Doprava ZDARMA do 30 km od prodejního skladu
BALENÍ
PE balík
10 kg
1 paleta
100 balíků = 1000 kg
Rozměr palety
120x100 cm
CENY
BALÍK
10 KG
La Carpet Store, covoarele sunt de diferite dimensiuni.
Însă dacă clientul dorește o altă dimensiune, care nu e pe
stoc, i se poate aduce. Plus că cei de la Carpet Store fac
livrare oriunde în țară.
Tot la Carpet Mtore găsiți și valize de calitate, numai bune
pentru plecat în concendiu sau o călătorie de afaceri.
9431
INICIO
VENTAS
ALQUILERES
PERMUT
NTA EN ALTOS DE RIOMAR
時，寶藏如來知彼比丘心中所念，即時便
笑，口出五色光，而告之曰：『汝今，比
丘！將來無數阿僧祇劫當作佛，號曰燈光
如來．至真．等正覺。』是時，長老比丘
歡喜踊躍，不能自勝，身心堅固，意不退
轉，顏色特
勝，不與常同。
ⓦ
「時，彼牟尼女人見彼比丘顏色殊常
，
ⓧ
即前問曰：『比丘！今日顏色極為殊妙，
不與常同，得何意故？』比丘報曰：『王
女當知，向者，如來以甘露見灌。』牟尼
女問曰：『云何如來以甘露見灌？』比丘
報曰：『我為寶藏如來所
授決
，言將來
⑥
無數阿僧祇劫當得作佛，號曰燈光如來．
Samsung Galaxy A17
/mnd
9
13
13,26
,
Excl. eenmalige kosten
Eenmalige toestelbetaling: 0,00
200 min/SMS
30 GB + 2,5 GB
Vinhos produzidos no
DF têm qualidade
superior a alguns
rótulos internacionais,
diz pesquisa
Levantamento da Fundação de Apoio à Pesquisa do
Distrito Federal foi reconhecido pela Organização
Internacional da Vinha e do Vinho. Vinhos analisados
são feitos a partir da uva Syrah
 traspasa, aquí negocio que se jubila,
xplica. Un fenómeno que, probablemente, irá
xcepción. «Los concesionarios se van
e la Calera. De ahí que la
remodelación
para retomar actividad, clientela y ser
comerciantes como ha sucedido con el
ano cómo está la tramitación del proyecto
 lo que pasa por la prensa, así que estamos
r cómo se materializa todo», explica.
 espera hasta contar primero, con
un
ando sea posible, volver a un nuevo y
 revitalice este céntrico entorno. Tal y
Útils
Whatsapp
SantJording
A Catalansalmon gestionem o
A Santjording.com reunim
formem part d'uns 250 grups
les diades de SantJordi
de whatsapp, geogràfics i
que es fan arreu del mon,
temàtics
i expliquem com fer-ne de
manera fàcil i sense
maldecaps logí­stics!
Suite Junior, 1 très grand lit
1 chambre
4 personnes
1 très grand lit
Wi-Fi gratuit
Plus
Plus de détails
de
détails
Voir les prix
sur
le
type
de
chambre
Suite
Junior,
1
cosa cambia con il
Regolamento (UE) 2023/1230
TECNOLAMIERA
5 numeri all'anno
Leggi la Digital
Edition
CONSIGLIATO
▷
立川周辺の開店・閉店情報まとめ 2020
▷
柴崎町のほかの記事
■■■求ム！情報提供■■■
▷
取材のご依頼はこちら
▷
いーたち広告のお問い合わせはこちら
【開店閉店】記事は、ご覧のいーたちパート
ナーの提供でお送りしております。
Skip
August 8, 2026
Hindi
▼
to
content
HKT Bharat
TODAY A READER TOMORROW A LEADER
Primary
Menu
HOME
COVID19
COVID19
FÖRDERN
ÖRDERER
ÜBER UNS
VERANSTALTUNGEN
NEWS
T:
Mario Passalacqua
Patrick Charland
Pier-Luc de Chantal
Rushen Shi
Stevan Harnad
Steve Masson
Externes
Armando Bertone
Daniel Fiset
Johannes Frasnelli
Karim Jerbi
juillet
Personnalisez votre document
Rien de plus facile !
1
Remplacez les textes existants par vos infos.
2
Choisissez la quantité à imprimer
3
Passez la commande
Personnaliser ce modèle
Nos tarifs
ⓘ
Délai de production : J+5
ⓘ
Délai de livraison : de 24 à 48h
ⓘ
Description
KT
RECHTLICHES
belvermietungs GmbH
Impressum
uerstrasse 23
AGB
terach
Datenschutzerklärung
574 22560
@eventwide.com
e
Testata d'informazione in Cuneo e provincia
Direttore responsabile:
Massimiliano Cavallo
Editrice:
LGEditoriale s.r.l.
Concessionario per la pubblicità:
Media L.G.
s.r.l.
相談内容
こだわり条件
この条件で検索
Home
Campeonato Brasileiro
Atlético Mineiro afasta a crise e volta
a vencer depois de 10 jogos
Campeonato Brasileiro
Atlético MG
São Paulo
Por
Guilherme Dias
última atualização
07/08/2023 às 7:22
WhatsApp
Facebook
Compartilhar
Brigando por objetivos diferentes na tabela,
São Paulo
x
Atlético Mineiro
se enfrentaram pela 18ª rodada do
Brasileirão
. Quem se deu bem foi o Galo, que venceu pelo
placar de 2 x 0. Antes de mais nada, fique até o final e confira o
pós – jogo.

• • • • •

**What the task asks**
The string "pela" marks the lines to return from the material. Copy each one.

**Solution**
Distrito Federal foi reconhecido pela Organização
se enfrentaram pela 18ª rodada do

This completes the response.